From the first line to the last, copy the listing exactly and omit the pictures.

Collected data —
○ ○ ○ ○ ○

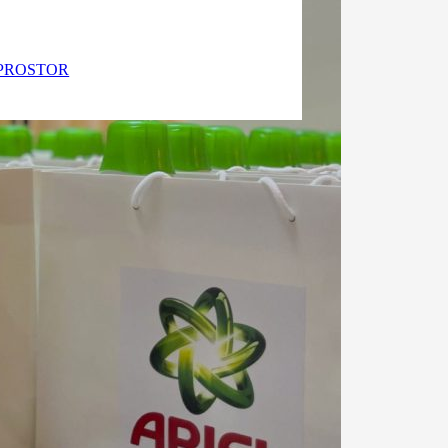
PROSTOR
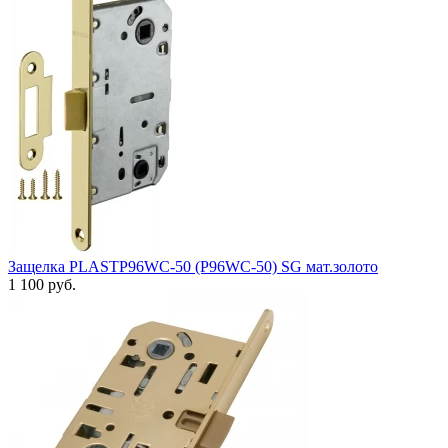
Защелка PLASTP96WC-50 (P96WC-50) SG мат.золото
1 100 руб.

○ ○ ○ ○ ○

Your response —
PROSTOR
Защелка PLASTP96WC-50 (P96WC-50) SG мат.золото
1 100 руб.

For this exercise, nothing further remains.